Freitas – O impeachment vitimou principalmente a democracia ao ignorar os votos de mais de 54 milhões de brasileiros. Vitimou o Brasil, que teve sua democracia arranhada, a presidenta Dilma, uma mulher honesta, ética e correta, e a classe trabalhadora, que está perdendo emprego, salário e direito de se aposentar. A lição que ficou para nós foi a de que não basta eleger o presidente. Temos que eleger maioria no Congresso Nacional, temos de ter mais representantes dos trabalhadores, menos empresários, menos banqueiros, menos fazendeiros, menos milionários. Ou seja, menos pessoas que só pensam em seus próprios interesses e mais pessoas que pensem no povo, de forma coletiva, humana e solidária.
#Colabora – O que esperar de 2017?
Freitas – Será um ano de grandes embates com o capital. O empresariado apoiou e financiou o golpe e agora cobra medidas de arrocho para aumentar seus lucros em cima daqueles que eles acham que são os verdadeiros patos dessa história, os trabalhadores. O que eles não sabem é que a classe trabalhadora não tem vocação para pato.
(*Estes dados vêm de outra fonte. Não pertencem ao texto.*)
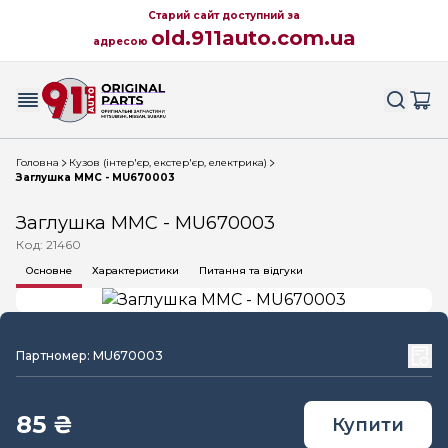
Старий сайт доступний за
old.911auto.com.ua
адресою
Головна
Кузов (інтер'єр, екстер'єр, електрика)
Заглушка MMC - MU670003
Заглушка MMC - MU670003
Код: 21460
Основне
Характеристики
Питання та відгуки
Партномер: MU670003
85 ₴
Купити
Tem vocação para a luta, para proteger seus direitos. Não adianta o governo do golpista e ilegítimo Temer querer nos usar para pagar sua dívida com o empresariado, achando erradamente que estamos desmobilizados e despreparados. Vai se surpreender com a capacidade de mobilização dos trabalhadores, porque ele não conhece o Brasil, não conhece os brasileiros. Não sabe nada sobre luta. Parafraseando Lula, ninguém que ousou duvidar da capacidade de luta da classe trabalhadora teve sucesso nesse país e nunca terá.
#Colabora – Você acredita que teremos eleições?
Vagner Freitas – Depois da imensa luta que os brasileiros enfrentaram para derrotar a ditadura e restabelecer a democracia, que deixou um rastro de mortes, torturas, censura e miséria incomensurável, não vamos ficar de braços cruzados vendo a direita destruir tudo que conquistamos. E eleições diretas são uma dessas conquistas. Vamos ter eleições, sim. Talvez em 2018, quem sabe em 2017. Manter Temer e esse desgoverno que está destruindo o Brasil não é uma das opções. A única alternativa que resta para, de fato, reconstruir o Brasil democrático, com justiça social e distribuição de renda que começamos a construir, é eleger um candidato que tenha compromisso com o país e com a classe trabalhadora, que não esconda a miséria e a fome embaixo do tapete, que enfrente os desafios para nos tornar uma Nação melhor e mais solidária.
Denise Assis é jornalista e passou pela Veja, Isto É, Jornal do Brasil, O Globo, e O Dia. É autora dos livros: “Propaganda e cinema a Serviço do Golpe” e “Imaculada”. Também é idealizadora da coleção “Elas São de Morte” e autora de “Vende-se vestido de noiva”, lançada pela Editora Rocco. Foi assessora da presidência do BNDES, pesquisadora da CNV, e assessora-pesquisadora da Comissão da Verdade do Rio. Também coordenou os trabalhos de elucidação da explosão da bomba da OAB.